Женетт Ж. Работы по поэтике
Введение


Введение

Обычно мы используем французское слово recit [рассказ, повествование], не обращая внимания на его неоднозначность, подчас не воспринимая ее вовсе, и некоторые проблемы нарратологии, по-видимому, связаны именно с таким смешением значений слова. Мне представляется, что, стремясь внести в это большую ясность, следует четко различать три понятия, выражаемые данным словом.

В своем первом значении, которое в современном языковом употреблении является наиболее очевидным и центральным, recit обозначает повествовательное высказывание, устный или письменный дискурс, который излагает некоторое событие или ряд событий; так, словосочетание recit d'Ulysse [рассказ Улисса] применяют к речи героя в песнях “Одиссеи” с IX по XII, обращенной к феакийцам, а тем самым — и к самим этим четырем песням, то есть к некоторому сегменту гомеровского текста, претендующему на точное воспроизведение речи Улисса.

Во втором значении, менее распространенном, но принятом в настоящее время в теоретических исследованиях содержания повествовательных текстов, recit обозначает последовательность событий, реальных или вымышленных, которые составляют объект данного дискурса, а также совокупность различных характеризующих эти события отношений следования, противопоставления, повторения и т. п. В этом случае “анализ повествования” означает исследование соответствующих действий и ситуаций самих по себе, в отвлечении от того языкового или какого-либо другого средства, которое доводит их до нашего сведения: в нашем примере это будут странствия, пережитые Улиссом после падения Трои и до его появления у Калипсо.

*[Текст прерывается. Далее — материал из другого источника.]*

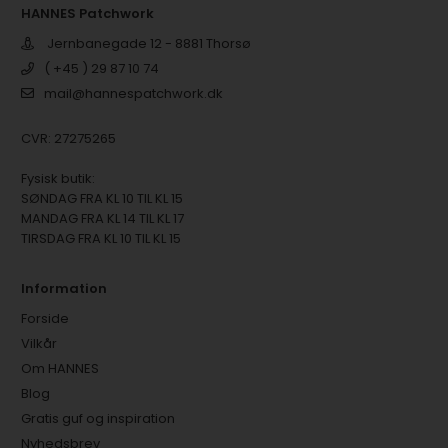
HANNES Patchwork
Jernbanegade 12 - 8881 Thorsø
( +45 ) 29 87 10 74
mail@hannespatchwork.dk
CVR: 27275265
Fysisk butik:
SØNDAG FRA KL 10 TIL KL 15
MANDAG FRA KL 14 TIL KL 17
TIRSDAG FRA KL 10 TIL KL 15
Information
Forside
Vilkår
Om HANNES
Blog
Gratis guf og inspiration
Nyhedsbrev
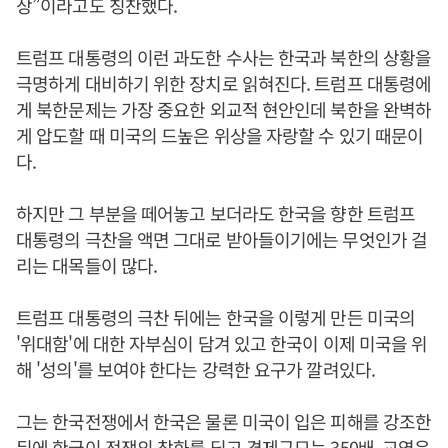
상”이라고도 칭찬했다.
트럼프 대통령의 이런 과도한 수사는 한국과 북한의 상황을
극명하게 대비하기 위한 장치로 읽혀진다. 트럼프 대통령에
게 북한문제는 가장 중요한 외교적 현안인데 북한을 완벽하
게 압도할 때 미국의 드높은 위상을 자랑할 수 있기 때문이
다.
하지만 그 부분을 떼어놓고 보더라도 한국을 향한 트럼프
대통령의 극찬을 액면 그대로 받아들이기에는 무엇인가 걸
리는 대목들이 많다.
트럼프 대통령의 극찬 뒤에는 한국을 이렇게 만든 미국의
'위대함'에 대한 자부심이 담겨 있고 한국이 이제 미국을 위
해 '성의'를 보여야 한다는 강력한 요구가 깔려있다.
그는 한국전쟁에서 한국은 물론 미국이 입은 피해를 강조한
뒤에 한국이 전쟁의 참화를 딛고 경제규모는 350배, 교역은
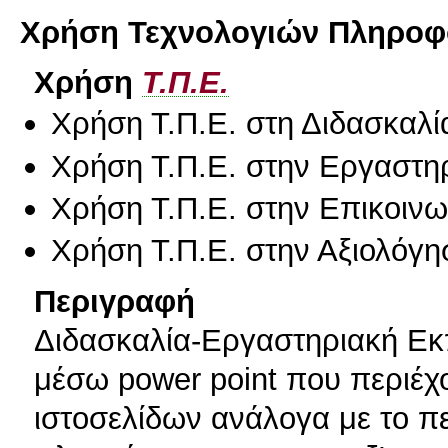
Χρήση Τεχνολογιών Πληροφο
Χρήση
Τ.Π.Ε.
Χρήση Τ.Π.Ε. στη Διδασκαλί
Χρήση Τ.Π.Ε. στην Εργαστη
Χρήση Τ.Π.Ε. στην Επικοινων
Χρήση Τ.Π.Ε. στην Αξιολόγη
Περιγραφή
Διδασκαλία-Εργαστηριακή Ε
μέσω power point που περιέχο
ιστοσελίδων ανάλογα με το π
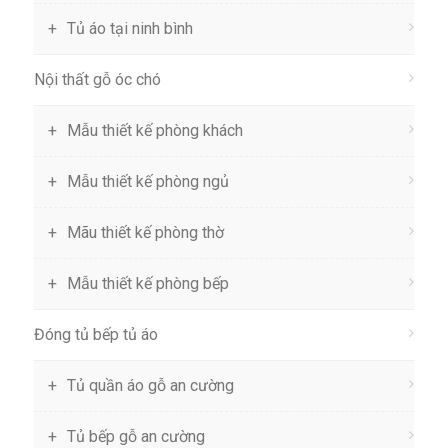
Tủ áo tại ninh bình
Nội thất gỗ óc chó
Mẫu thiết kế phòng khách
Mẫu thiết kế phòng ngủ
Mãu thiết kế phòng thờ
Mẫu thiết kế phòng bếp
Đóng tủ bếp tủ áo
Tủ quần áo gỗ an cường
Tủ bếp gỗ an cường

В третьем значении, по-видимому наиболее архаичном, recit также обозначает некоторое событие, однако это не событие, о котором рассказывают, а событие, состоящее в том, что некто рассказывает нечто,— сам акт повествования как таковой. В этом смысле говорят, что песни “Одиссеи” с IX по XII посвящены повествованию Улисса,— в том же смысле, в каком говорят, что песнь XXII посвящена убийству женихов Пенелопы: рассказывать о своих приключениях — такое же действие, как и убивать поклонников своей жены; но в то время как реальность приключений (в предположении, что они считаются реальными, как это представлено Улиссом) очевидным образом не зависит от этого действия, повествовательный дискурс (recit в значении 1) столь же очевидным образом полностью зависит от этого действия, поскольку является его продуктом — подобно тому как всякое высказывание есть продукт акта высказывания. Если же, наоборот, считать Улисса лжецом, а факты, о которых он рассказывает, вымышленными, важность повествовательного акта в таком случае лишь увеличивается, поскольку от него зависит не только существование дискурса, но и фиктивное существование тех действий, о которых данный акт “сообщает”. То же самое можно, конечно, сказать и о повествовательном акте самого Гомера всюду, когда в нем непосредственно излагаются приключения Улисса. Без повествовательного акта, следовательно, нет повествовательного высказывания, а иногда нет и повествовательного содержания. Поэтому представляется удивительным то, что теория повествования до сих пор так мало занята проблемами акта повествовательного высказывания, сосредоточивая почти полностью внимание на самом высказывании и его содержании, как если бы тот факт, например, что приключения Улисса излагаются то от лица Гомера, то от лица самого Улисса, был сугубо второстепенным. Однако известно (мы к этому еще вернемся), что Платон не считал этот вопрос недостойным внимания.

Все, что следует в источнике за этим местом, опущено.